The principal’s approach led to the creation of classes in which mostly Romani pupils were educated. The enrollment of children for primary education into class 1C and the education of pupils repeating first grade were not based on the principle of equal access to education free of charge.
The school’s own monitoring of the course and results of education in the first grade and its adoption of effective measures to improve the existing state of affairs in the school did not function at all. The principal’s communication with the legal representatives of the pupils in Class 1A was substandard.
For assigning pupils into Class 1B, according to statements made by the principal and according to the background documentation submitted to the Inspection, what was determinative was whether a child had attended nursery school. The principal claimed that pupils who were not attending nursery school at the time of their registration into first grade were assigned to Class 1A, as were pupils needing catch-up and support measures for their education and pupils repeating first grade.
"The Czech School Inspection has ascertained that through the principal’s approach, most of the pupils being educated in Class 1A are Romani," states the Inspection report, confirming the Romani parents’ claims. The principal, however, said she did not assign pupils to Class 1 A on the basis of ethnicity.
"This decision does not correspond to the intentions of the Czech Education Ministry’s strategic documents – its White Paper, its Long-term Aims for Education and the Development of the Education System of the Czech Republic for 2015-2020 – nor does it correspond to the principles of inclusive education. The composition of these first-grade classes does not conform either to the school’s own conceptual documents nor to the school’s own plan for inclusive education," states the report.

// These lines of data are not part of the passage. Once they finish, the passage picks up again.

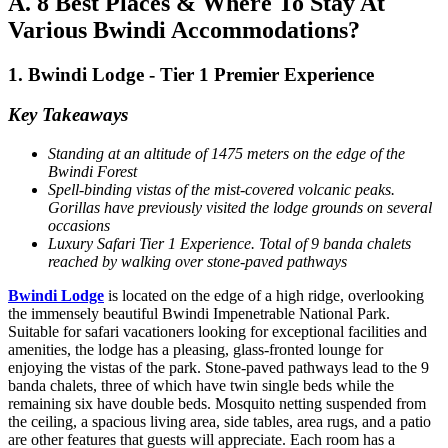
A. 8 Best Places & Where To Stay At
Various Bwindi Accommodations?
1. Bwindi Lodge - Tier 1 Premier Experience
Key Takeaways
Standing at an altitude of 1475 meters on the edge of the
Bwindi Forest
Spell-binding vistas of the mist-covered volcanic peaks.
Gorillas have previously visited the lodge grounds on several
occasions
Luxury Safari Tier 1 Experience. Total of 9 banda chalets
reached by walking over stone-paved pathways
Bwindi Lodge
is located on the edge of a high ridge, overlooking
the immensely beautiful Bwindi Impenetrable National Park.
Suitable for safari vacationers looking for exceptional facilities and
amenities, the lodge has a pleasing, glass-fronted lounge for
enjoying the vistas of the park. Stone-paved pathways lead to the 9
banda chalets, three of which have twin single beds while the
remaining six have double beds. Mosquito netting suspended from
the ceiling, a spacious living area, side tables, area rugs, and a patio
are other features that guests will appreciate. Each room has a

Previously the principal mainly defended herself by saying the assigment of a majority of Roma children into a single class (1A) had not been done out of ill intent, but because it afforded her the option of offering the children a teaching assistant to aid them in class. "The instruction in Class 1A is being provided by a beginning educator without the professional qualifications for teaching lower primary school, together with a teaching assistant for disabled pupils," the Inspection report finds.
Moreover, the Inspection’s observations have ascertained that the teaching assistant who had originally been placed in Class 1A because the Romani first-graders were concentrated there was not actually working with that class at all, but with socially disadvantaged pupils in other classes. According to the Inspection’s conclusions, the principal has not upheld the level of education in Class 1A in terms of either expertise or pedagogy.

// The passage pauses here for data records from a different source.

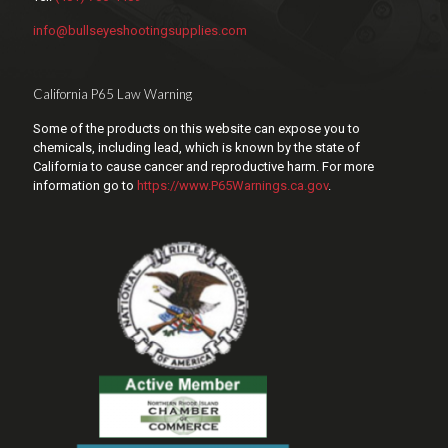
info@bullseyeshootingsupplies.com
California P65 Law Warning
Some of the products on this website can expose you to
chemicals, including lead, which is known by the state of
California to cause cancer and reproductive harm. For more
information go to
https://www.P65Warnings.ca.gov
.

The School Inspection also found a rather large number of other deficiencies that had (or are still having) a basic influence on the quality of education provided to children there, definitely including the fact that the principal never monitored whether the special educator or teaching assistant were doing their jobs. That means the principal did not fully have the procedure for enrolling new pupils under control, nor did she have the allegedly "much-needed" work of the assistant in the "Roma" 1A class under control.
According to the ČSI, the pupils who were assigned to Class 1A because, according to the principal, they needed support measures, were then never provided the support they needed. "The course of education in Class 1A was substandard and the course of education needed improvement in Class 1B, but in Class 1C it was of the level expected," the ČSI report states.